Feasibility Study of Early Blood Pressure Management in Extremely Preterm Infants

Objective To assess the feasibility of a randomized placebo controlled trial (RCT) of blood pressure (BP) management for extremely preterm infants. Study design This was a prospective pilot RCT of infants 23-0/7 to 26-6/7 weeks gestation who had protocol-defined low BP in the first 24 postnatal hours. Enrolled infants were administered a study infusion (dopamine or placebo) and a study syringe medication (hydrocortisone or placebo). Results Of the 366 infants screened, 119 (33%) had low BP, 58 (16%) met all entry criteria, and 10 (3%) were enrolled.
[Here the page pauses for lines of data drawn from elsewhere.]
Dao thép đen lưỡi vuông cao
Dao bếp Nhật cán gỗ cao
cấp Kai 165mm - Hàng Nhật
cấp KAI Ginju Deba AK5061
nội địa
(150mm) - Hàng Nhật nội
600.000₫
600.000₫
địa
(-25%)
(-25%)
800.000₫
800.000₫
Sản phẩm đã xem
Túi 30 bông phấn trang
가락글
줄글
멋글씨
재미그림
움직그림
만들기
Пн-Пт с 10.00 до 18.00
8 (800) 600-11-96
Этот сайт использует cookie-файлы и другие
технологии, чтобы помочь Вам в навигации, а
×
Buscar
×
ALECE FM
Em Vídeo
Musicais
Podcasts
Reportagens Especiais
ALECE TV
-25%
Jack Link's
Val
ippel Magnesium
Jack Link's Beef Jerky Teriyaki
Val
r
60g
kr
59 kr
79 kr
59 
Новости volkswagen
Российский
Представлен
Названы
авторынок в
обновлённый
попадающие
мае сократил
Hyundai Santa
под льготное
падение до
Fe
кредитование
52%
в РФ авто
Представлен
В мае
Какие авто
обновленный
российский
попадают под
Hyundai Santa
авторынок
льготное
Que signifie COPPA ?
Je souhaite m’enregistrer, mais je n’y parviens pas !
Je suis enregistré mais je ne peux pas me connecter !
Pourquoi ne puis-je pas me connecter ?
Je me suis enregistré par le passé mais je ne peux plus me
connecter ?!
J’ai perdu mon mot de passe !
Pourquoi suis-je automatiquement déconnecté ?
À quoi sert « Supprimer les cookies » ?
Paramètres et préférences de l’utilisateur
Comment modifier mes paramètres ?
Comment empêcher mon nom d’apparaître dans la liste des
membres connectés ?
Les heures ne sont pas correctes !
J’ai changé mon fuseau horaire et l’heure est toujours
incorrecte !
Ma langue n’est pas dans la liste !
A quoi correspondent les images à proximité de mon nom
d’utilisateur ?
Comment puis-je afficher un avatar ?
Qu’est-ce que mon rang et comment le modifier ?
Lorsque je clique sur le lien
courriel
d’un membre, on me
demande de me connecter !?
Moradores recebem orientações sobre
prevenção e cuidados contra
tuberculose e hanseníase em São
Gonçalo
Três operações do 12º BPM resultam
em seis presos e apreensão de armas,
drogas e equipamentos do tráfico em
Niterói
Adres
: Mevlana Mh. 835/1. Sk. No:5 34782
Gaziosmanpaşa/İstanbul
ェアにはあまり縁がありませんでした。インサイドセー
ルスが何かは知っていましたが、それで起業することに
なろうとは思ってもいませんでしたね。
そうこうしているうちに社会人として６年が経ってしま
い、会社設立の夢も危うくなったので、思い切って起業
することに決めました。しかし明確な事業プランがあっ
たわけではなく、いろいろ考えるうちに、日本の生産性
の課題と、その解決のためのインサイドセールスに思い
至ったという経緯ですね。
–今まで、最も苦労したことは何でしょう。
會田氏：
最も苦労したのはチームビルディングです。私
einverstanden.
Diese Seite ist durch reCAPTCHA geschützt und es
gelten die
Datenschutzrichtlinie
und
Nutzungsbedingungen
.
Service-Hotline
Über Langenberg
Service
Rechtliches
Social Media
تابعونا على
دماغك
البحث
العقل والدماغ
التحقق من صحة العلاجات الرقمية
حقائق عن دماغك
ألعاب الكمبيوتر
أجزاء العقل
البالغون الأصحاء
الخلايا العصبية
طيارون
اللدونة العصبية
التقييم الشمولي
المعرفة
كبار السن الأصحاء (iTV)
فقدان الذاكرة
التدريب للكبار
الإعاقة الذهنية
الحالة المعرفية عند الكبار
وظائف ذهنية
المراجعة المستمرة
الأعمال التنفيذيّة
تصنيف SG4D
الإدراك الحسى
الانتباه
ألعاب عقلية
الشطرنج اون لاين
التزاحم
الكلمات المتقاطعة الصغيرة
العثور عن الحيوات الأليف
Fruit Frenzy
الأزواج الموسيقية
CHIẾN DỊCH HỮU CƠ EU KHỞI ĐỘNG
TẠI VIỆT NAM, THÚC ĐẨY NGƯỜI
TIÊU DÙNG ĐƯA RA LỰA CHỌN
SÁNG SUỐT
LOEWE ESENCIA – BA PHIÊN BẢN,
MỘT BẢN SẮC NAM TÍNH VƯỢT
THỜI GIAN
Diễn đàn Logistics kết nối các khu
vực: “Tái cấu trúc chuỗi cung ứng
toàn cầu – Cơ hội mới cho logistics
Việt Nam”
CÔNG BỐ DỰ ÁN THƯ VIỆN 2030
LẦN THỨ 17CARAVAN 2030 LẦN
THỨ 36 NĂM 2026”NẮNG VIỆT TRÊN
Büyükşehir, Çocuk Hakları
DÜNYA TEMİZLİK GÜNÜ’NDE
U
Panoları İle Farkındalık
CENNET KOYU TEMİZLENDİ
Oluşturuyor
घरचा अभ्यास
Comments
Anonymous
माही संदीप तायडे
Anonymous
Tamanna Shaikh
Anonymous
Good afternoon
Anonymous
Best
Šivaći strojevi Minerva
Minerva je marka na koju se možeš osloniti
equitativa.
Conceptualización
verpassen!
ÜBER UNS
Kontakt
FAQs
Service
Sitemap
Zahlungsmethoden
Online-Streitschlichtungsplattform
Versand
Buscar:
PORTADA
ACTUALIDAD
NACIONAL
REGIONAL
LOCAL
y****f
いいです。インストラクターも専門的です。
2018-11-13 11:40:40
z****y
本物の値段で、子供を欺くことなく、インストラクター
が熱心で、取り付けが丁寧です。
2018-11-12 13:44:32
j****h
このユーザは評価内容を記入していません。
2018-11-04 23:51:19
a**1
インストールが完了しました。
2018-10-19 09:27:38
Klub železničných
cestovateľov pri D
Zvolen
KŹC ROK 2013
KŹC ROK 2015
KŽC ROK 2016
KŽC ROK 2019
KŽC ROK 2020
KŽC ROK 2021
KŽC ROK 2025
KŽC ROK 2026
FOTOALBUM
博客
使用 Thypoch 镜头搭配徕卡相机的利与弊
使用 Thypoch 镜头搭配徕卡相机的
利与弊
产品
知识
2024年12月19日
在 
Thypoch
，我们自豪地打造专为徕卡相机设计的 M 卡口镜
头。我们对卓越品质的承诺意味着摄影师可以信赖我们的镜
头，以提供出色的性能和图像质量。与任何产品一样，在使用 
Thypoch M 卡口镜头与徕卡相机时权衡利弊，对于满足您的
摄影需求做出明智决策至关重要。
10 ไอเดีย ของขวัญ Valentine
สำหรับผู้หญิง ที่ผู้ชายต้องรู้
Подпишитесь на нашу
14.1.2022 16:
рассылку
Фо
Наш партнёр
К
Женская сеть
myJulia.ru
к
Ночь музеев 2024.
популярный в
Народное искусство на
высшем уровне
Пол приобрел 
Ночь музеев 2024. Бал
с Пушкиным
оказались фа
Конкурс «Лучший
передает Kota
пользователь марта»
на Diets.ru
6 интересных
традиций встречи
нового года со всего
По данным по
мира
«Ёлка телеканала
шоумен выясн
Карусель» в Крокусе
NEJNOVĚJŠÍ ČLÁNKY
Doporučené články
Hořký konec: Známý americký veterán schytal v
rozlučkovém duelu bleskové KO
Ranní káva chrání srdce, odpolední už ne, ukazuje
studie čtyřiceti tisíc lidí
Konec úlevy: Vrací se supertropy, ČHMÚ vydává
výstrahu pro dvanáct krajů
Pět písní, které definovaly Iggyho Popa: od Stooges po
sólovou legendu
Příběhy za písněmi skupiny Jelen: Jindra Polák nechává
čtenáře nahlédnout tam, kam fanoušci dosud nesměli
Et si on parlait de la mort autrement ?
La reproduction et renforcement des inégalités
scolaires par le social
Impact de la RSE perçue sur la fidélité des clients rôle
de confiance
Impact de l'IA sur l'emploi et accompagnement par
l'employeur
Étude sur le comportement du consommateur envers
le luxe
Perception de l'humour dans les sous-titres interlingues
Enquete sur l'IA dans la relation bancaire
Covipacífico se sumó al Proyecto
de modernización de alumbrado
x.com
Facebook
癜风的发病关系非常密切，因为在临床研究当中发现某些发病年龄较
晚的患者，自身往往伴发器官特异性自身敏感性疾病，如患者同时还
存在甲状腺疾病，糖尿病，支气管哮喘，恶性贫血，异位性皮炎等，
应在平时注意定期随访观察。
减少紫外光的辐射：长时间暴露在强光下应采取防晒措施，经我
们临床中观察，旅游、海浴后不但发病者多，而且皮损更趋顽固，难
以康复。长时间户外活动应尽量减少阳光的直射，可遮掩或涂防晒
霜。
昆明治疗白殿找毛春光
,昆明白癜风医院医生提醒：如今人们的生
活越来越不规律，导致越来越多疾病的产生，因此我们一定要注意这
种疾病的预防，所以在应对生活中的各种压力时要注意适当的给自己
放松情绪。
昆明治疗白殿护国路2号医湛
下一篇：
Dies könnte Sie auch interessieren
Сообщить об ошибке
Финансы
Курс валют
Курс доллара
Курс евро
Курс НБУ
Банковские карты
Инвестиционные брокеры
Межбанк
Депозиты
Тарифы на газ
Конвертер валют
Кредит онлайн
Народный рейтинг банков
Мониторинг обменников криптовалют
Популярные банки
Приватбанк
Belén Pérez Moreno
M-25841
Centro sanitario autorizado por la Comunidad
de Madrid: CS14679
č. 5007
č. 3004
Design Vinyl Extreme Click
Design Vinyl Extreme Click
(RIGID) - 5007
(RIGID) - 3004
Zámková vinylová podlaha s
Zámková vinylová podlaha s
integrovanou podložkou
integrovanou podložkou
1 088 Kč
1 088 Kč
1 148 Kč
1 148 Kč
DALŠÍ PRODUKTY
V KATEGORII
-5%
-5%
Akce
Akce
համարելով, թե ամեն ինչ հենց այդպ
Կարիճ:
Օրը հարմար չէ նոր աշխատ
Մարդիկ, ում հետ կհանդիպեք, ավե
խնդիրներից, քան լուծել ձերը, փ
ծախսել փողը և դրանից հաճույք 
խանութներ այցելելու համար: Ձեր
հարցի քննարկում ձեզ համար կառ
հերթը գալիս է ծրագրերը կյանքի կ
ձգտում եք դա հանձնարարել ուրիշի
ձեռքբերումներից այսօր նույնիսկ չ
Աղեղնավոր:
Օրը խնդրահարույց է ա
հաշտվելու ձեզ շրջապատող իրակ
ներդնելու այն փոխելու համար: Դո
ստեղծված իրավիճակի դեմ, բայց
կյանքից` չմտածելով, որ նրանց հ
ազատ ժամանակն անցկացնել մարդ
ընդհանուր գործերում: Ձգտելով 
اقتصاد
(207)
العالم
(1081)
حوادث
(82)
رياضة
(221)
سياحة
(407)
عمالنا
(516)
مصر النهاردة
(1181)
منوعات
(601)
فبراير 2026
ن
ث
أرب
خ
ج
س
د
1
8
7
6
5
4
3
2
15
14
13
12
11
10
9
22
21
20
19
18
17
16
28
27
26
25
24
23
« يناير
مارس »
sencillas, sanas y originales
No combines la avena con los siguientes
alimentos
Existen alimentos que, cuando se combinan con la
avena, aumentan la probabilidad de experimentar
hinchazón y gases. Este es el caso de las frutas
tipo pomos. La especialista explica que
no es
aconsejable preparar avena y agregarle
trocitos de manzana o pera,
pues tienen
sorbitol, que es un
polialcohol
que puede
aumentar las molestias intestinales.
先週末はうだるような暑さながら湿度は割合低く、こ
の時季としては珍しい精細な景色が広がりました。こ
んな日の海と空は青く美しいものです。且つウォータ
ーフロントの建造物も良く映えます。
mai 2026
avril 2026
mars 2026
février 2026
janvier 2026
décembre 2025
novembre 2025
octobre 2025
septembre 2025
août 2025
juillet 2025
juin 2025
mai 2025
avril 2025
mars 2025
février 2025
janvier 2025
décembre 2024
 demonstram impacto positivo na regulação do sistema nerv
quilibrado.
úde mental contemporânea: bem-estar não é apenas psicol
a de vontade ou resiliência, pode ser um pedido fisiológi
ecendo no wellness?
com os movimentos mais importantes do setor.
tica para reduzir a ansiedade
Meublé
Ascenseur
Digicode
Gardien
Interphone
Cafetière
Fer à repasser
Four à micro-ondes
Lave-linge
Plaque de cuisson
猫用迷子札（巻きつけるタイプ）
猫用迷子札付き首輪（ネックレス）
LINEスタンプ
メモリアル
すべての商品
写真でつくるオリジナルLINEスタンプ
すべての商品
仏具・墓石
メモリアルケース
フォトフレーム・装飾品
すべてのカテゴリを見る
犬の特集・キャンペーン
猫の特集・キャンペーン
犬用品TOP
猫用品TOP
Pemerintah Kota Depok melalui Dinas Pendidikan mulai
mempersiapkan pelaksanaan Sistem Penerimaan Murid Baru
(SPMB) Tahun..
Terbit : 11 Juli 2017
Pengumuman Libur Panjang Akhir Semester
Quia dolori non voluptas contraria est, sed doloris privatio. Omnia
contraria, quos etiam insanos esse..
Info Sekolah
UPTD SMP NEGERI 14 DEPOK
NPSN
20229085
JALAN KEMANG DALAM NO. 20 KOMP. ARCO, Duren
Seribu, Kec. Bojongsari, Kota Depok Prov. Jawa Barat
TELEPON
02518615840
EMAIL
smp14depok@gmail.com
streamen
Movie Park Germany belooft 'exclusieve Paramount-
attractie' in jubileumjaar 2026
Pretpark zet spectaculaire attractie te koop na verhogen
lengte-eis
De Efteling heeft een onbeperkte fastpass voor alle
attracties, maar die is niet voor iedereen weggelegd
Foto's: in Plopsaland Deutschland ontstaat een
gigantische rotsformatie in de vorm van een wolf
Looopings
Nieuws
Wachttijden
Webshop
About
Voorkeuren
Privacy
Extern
A total of 161 infants (44%) were ineligible because they received early indomethacin. Only 17% of eligible infants were enrolled. Problems with consent included insufficient time, parent unavailability, and physician unwillingness to enroll critically ill infants. Two infants were withdrawn from the study because of the potential risk of intestinal perforation with simultaneous administration of hydrocortisone and indomethacin. Conclusions This pilot RCT was not feasible because of low eligibility and consent rates. An RCT of BP management for extremely preterm infants may require a waiver of consent for research in emergency care. The frequent use of early indomethacin and the associated risk of intestinal perforation when used with hydrocortisone may limit future investigations to only inotropic medications.